JS: pageBuilderStore
File: tests/js/unit/page-builder/pageBuilderStore.test.js
Tests: createWidget, createColumn, createRow, createSection in admin/assets/js/src/page-builder/stores/usePageBuilderStore.js
What these functions do
These four factory functions are called every time you add something in the page builder. Their return values become the objects that live in the Zustand store — and when the page is saved, they are serialised to the sanilwb_data post meta. PHP then reads that exact shape to render the frontend shortcode.
| Factory | Called when |
|---|---|
createWidget( type, index ) |
User drops a widget into a column |
createColumn() |
A new row is created (one call per column in the chosen layout) |
createRow( layoutId, label ) |
User adds a row to a section |
createSection( layoutId, sectionLabel, rowLabel ) |
User adds a new section |
Why this is a schema contract
The sanilwb_data schema is shared between JavaScript and PHP. JavaScript writes it; PHP reads it. If a key is dropped or renamed in a factory — say uid becomes widget_uid — the PHP renderer would silently receive objects without the key it expects, and widgets would fail to render on the frontend with no visible error in the builder.
These tests act as a schema guard. They fail immediately when a refactor changes the shape, before anything reaches the browser or the database.
Tests
createWidget
const widget = createWidget( 'posts', 1 );
expect( widget ).toHaveProperty( 'id' );
expect( widget ).toHaveProperty( 'uid' );
expect( widget.type ).toBe( 'posts' );
expect( widget.values ).toHaveProperty( 'sanilwb_admin_label' );
id— internal React key for the Zustand store.uid— the unique identifier PHP uses to build the[sanilwb ...]shortcode.type— determines which widget component renders (posts,gallery,text_block, etc.).values.sanilwb_admin_label— the editable label shown in the builder panel.
createColumn
const column = createColumn( 0 );
expect( column ).toHaveProperty( 'id' );
expect( Array.isArray( column.items ) ).toBe( true );
expect( column.items.length ).toBe( 0 );
expect( column.options.sanilwb_admin_label ).toBe( 'Column 1' );
A new column always starts with an empty items[] array. The items[] model replaced the old widgets[] / nestedRow split — columns can now freely mix widget items ({ kind: 'widget', ... }) and nested row items ({ kind: 'nestedRow', ... }) in any order.

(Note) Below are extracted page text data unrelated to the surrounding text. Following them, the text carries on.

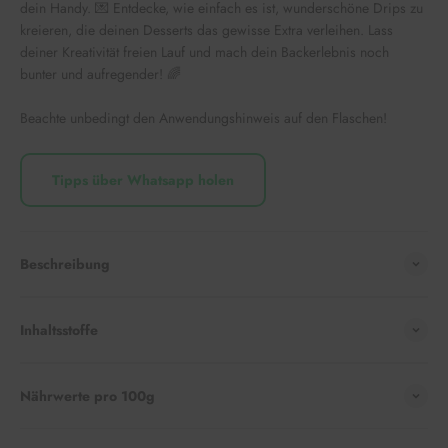
dein Handy. 💌 Entdecke, wie einfach es ist, wunderschöne Drips zu
kreieren, die deinen Desserts das gewisse Extra verleihen. Lass
deiner Kreativität freien Lauf und mach dein Backerlebnis noch
bunter und aufregender! 🌈
Beachte unbedingt den Anwendungshinweis auf den Flaschen!
Tipps über Whatsapp holen
Beschreibung
Inhaltsstoffe
Nährwerte pro 100g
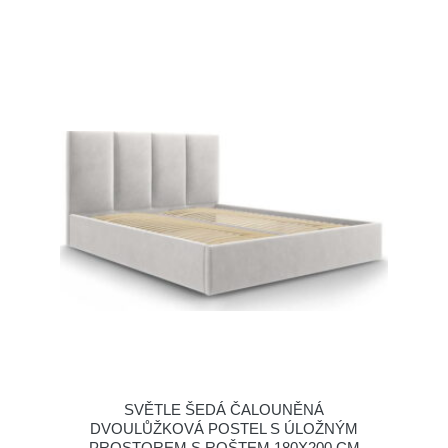
SVĚTLE ŠEDÁ ČALOUNĚNÁ
DVOULŮŽKOVÁ POSTEL S ÚLOŽNÝM
PROSTOREM S ROŠTEM 180X200 CM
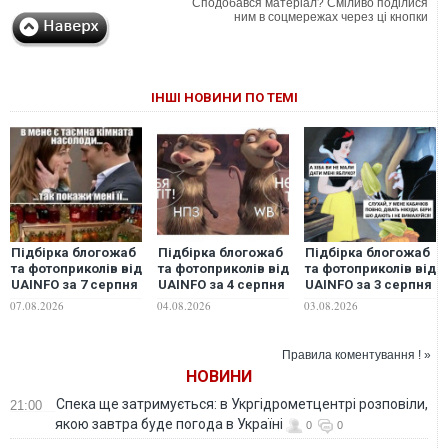
Сподобався матеріал? Сміливо поділися
ним в соцмережах через ці кнопки
ІНШІ НОВИНИ ПО ТЕМІ
Підбірка блогожаб
Підбірка блогожаб
Підбірка блогожаб
та фотоприколів від
та фотоприколів від
та фотоприколів від
UAINFO за 7 серпня
UAINFO за 4 серпня
UAINFO за 3 серпня
07.08.2026
04.08.2026
03.08.2026
Правила коментування ! »
НОВИНИ
Спека ще затримується: в Укргідрометцентрі розповіли,
21:00
якою завтра буде погода в Україні
0
0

createColumn takes a zero-based index and uses it to generate a positional admin label — createColumn(0) gives 'Column 1', createColumn(1) gives 'Column 2', and so on. Every column must have a non-empty options.sanilwb_admin_label — the test enforces this as a hard rule, since that label is what the Layers panel and breadcrumb trail display when no custom label has been set.
createRow
const row = createRow( 'single-column-template', 'Row 1' );
expect( row ).toHaveProperty( 'id' );
expect( row.layoutId ).toBe( 'single-column-template' );
expect( row ).toHaveProperty( 'options' );
expect( Array.isArray( row.columns ) ).toBe( true );
expect( row.columns.length ).toBe( 1 );
createRow calls getLayoutById internally to seed the row with the right number of columns. single-column-template produces exactly one column. The test verifies this wiring — if getLayoutById stops being called, row.columns would be empty and the row would render with no columns.
createRow also takes an optional third argument, columnOffset, which it forwards to each createColumn call so labels stay globally unique across the whole page rather than restarting at "Column 1" for every row:
// No offset — first two columns in the builder.
const row1 = createRow( 'six_six-column-template', 'Row 1', 0 );
// row1.columns[0].options.sanilwb_admin_label === 'Column 1'
// row1.columns[1].options.sanilwb_admin_label === 'Column 2'
// Offset of 2 — columns 3 and 4 in the builder.
const row2 = createRow( 'six_six-column-template', 'Row 2', 2 );
// row2.columns[0].options.sanilwb_admin_label === 'Column 3'
// row2.columns[1].options.sanilwb_admin_label === 'Column 4'
The caller (addRow / addRowAfter in the store) is responsible for passing the correct running total of columns already in the section so labels never collide.
createSection
const section = createSection( 'single-column-template', 'Section 1', 'Row 1' );
expect( section ).toHaveProperty( 'id' );
expect( section ).toHaveProperty( 'options' );
expect( Array.isArray( section.rows ) ).toBe( true );
expect( section.rows.length ).toBe( 1 );
A section always starts with one initial row, created by calling createRow internally. The test confirms the section is never created empty — a section with rows: [] would display nothing in the builder and could cause crashes in the DnD system.